Comments on "The Whole Nine Yards" (original)
||Sunday, July 3, 2005 at 2:07 PM
The following appeared in the Library:
"The term 'the whole 9 yards" came from WWII fighter pilots in the
Pacific. When arming their airplanes on the ground, the .50 caliber
machine gun ammo belts measured exactly 27 feet, before being loaded into the fuselage. If the pilots fired all their ammo at a target, it got "the whole 9 yards.'"
This is incorrect. The term did not originate with pilots in the South Pacific or anywhere else for that matter.
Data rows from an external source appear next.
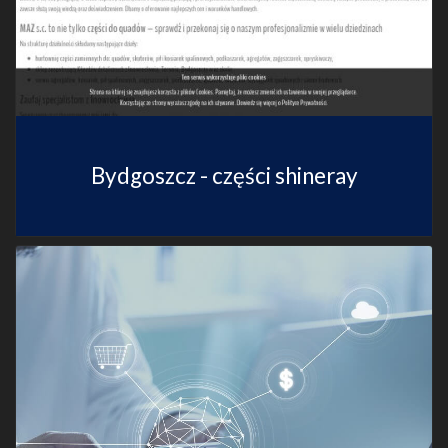
Bydgoszcz - części shineray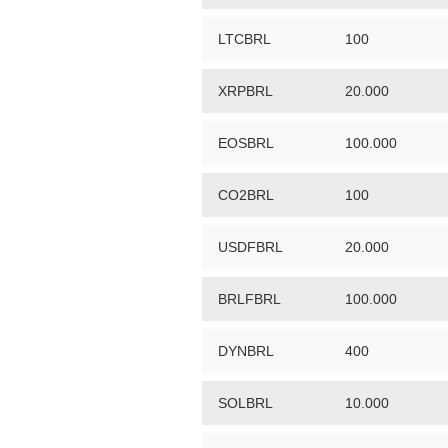
LTCBRL
100
XRPBRL
20.000
EOSBRL
100.000
CO2BRL
100
USDFBRL
20.000
BRLFBRL
100.000
DYNBRL
400
SOLBRL
10.000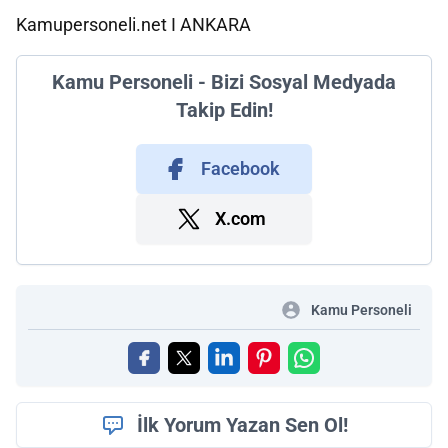
Kamupersoneli.net I ANKARA
Kamu Personeli - Bizi Sosyal Medyada
Takip Edin!
Facebook
X.com
Kamu Personeli
İlk Yorum Yazan Sen Ol!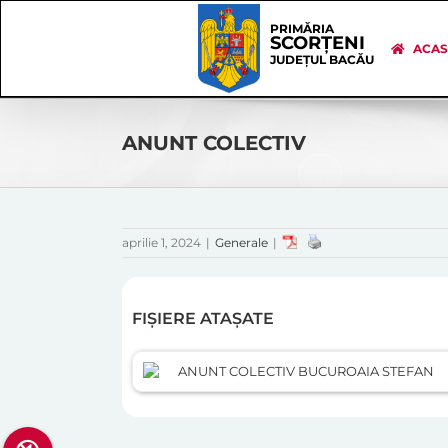
Skip
Skip
to
Navigation
PRIMĂRIA
SCORȚENI
content
ACA
JUDEȚUL BACĂU
ANUNT COLECTIV
aprilie 1, 2024
|
Generale
|
FIȘIERE ATAȘATE
ANUNT COLECTIV BUCUROAIA STEFAN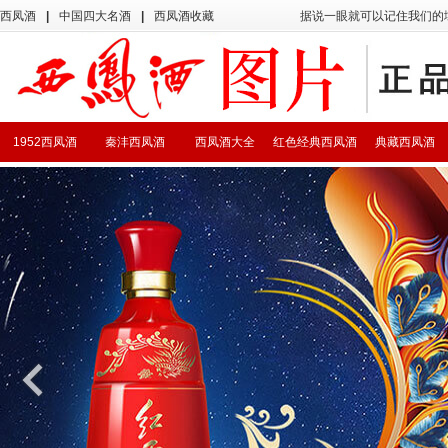
西凤酒
|
中国四大名酒
|
西凤酒收藏
据说一眼就可以记住我们的
1952西凤酒
秦沣西凤酒
西凤酒大全
红色经典西凤酒
典藏西凤酒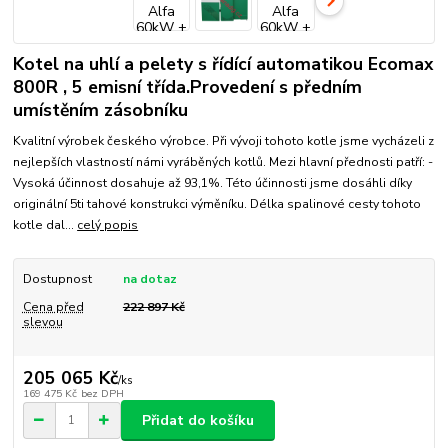
Kotel na uhlí a pelety s řídící automatikou Ecomax
800R , 5 emisní třída.Provedení s předním
umístěním zásobníku
Kvalitní výrobek českého výrobce. Při vývoji tohoto kotle jsme vycházeli z
nejlepších vlastností námi vyráběných kotlů. Mezi hlavní přednosti patří: -
Vysoká účinnost dosahuje až 93,1%. Této účinnosti jsme dosáhli díky
originální 5ti tahové konstrukci výměníku. Délka spalinové cesty tohoto
kotle dal...
celý popis
Dostupnost
na dotaz
Cena před
222 897 Kč
slevou
205 065 Kč
/
ks
169 475 Kč
bez DPH
Přidat do košíku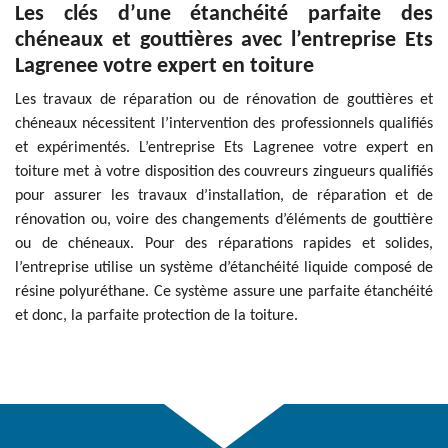
Les clés d’une étanchéité parfaite des
chéneaux et gouttières avec l’entreprise Ets
Lagrenee votre expert en toiture
Les travaux de réparation ou de rénovation de gouttières et
chéneaux nécessitent l’intervention des professionnels qualifiés
et expérimentés. L’entreprise Ets Lagrenee votre expert en
toiture met à votre disposition des couvreurs zingueurs qualifiés
pour assurer les travaux d’installation, de réparation et de
rénovation ou, voire des changements d’éléments de gouttière
ou de chéneaux. Pour des réparations rapides et solides,
l’entreprise utilise un système d’étanchéité liquide composé de
résine polyuréthane. Ce système assure une parfaite étanchéité
et donc, la parfaite protection de la toiture.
The term "The Whole 9 Yards" refers to earthmoving which is measured in cubic yards. The old (small) dump trucks contained approximately 9 cubic yards per load. The term "the whole 9 yards" referred to the total contents of the truck and referred to emptying the truck. The term passed into common usage and came to mean a total effort. Everybody used it.
-- Paul Garner
||Wednesday, October 24, 2007 at 3:45 AM
||Wednesday, October 24, 2007 at 5:40 PM
As near as I can tell, like many other phrases in the English language, there is no definitive origin to this phrase. If Cecil Adams can't figure it out, it will probably remain a mystery. Feel free to embrace your favorite theory.